Neben dem Haselnussbaum ist der Birnenbaum gestanden. Des klaane Zniachtl. Der war immer ein bisschen das Trauerspiel unter den Bäumen. A richtige Kraxn. Bei dem hätte ich es wirklich verstanden, wenn jemand gesagt hätte, dass des ka richtiga Baam is. Sundan vielleicht mea so a Ost, dea wos aus da Erdn kummt oda so. Der Birnenbaum-Stamm war gefleckt und die Blätter hatten immer Löcher. Oder ganz kleine Tierchen auf ihnen. Oder beides. 

Ich glaube, von den Birnen hat nie jemand eine gegessen. Der war immer schon ein bisschen krank, der Baum. Ein bisschen wie der Opa eben. 

 

Aber vielleicht hat er auch nur deshalb so mager ausgeschaut, weil der nächste Baum in der Reihe der Größte war. In meinen Augen war der damals hundert Meter hoch. Mindestens. Und sicher fünfzig breit. Jetzt denke ich mir, es wean vielleichd weniga gwesn sei.  

Der Größte, das war der Weichselbaum.  

Der das meiste und beste Obst getragen hat.
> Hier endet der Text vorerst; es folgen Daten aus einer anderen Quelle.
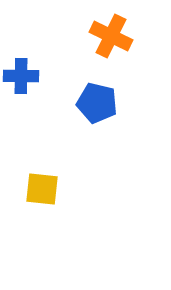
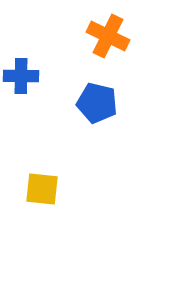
orange cross: moved 3 px left
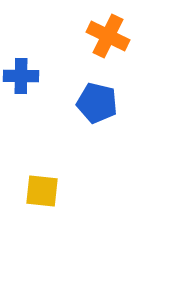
yellow square: moved 2 px down
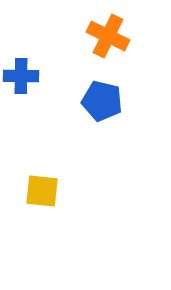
blue pentagon: moved 5 px right, 2 px up
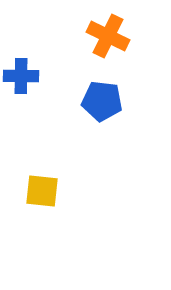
blue pentagon: rotated 6 degrees counterclockwise
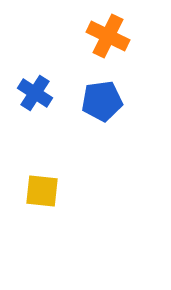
blue cross: moved 14 px right, 17 px down; rotated 32 degrees clockwise
blue pentagon: rotated 15 degrees counterclockwise
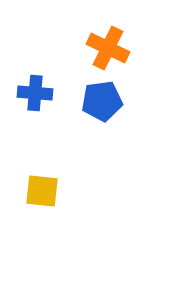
orange cross: moved 12 px down
blue cross: rotated 28 degrees counterclockwise
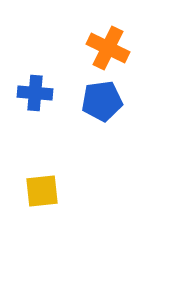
yellow square: rotated 12 degrees counterclockwise
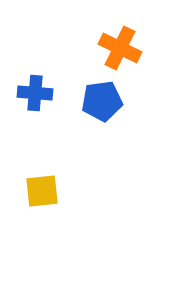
orange cross: moved 12 px right
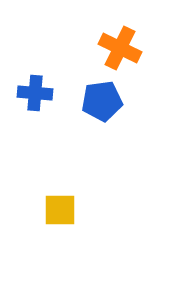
yellow square: moved 18 px right, 19 px down; rotated 6 degrees clockwise
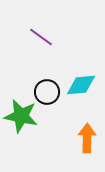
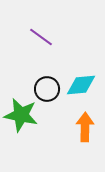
black circle: moved 3 px up
green star: moved 1 px up
orange arrow: moved 2 px left, 11 px up
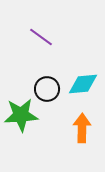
cyan diamond: moved 2 px right, 1 px up
green star: rotated 16 degrees counterclockwise
orange arrow: moved 3 px left, 1 px down
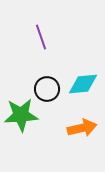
purple line: rotated 35 degrees clockwise
orange arrow: rotated 76 degrees clockwise
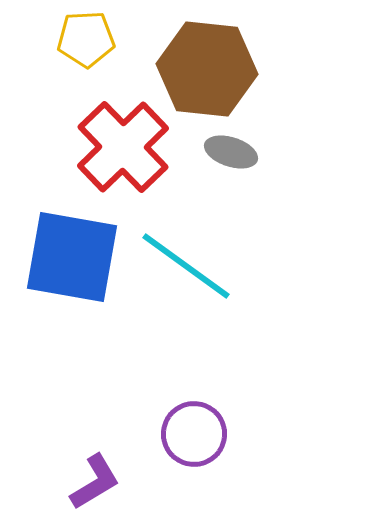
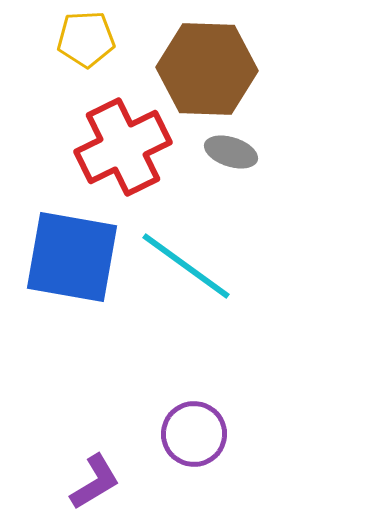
brown hexagon: rotated 4 degrees counterclockwise
red cross: rotated 18 degrees clockwise
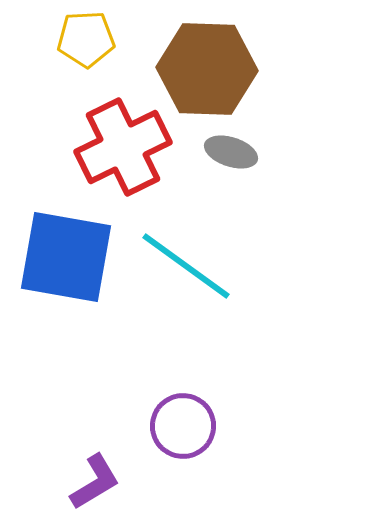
blue square: moved 6 px left
purple circle: moved 11 px left, 8 px up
Zu dem der Opa jedes Jahr wieder gesagt hat, dea drood guud des Joahr, weit mehr als varm´Joahr, moohn ich. Bis ganz in die Krone hinauf, wo ich es den Vögeln dann vergönnt habe, dass sie diese Weichseln bekommen und ich nicht. Von dem Weichselbaum war sogar einmal ein Foto im Franztaler Heimatbrief, darauf war der Opa ganz besonders stolz. Und ich auch, weil es ja auch ein bisschen mein Baum war, weil er ja auch in meinem Garten gestanden ist und ich mich immer gemeinsam mit dem Opa um ihn gekümmert habe. 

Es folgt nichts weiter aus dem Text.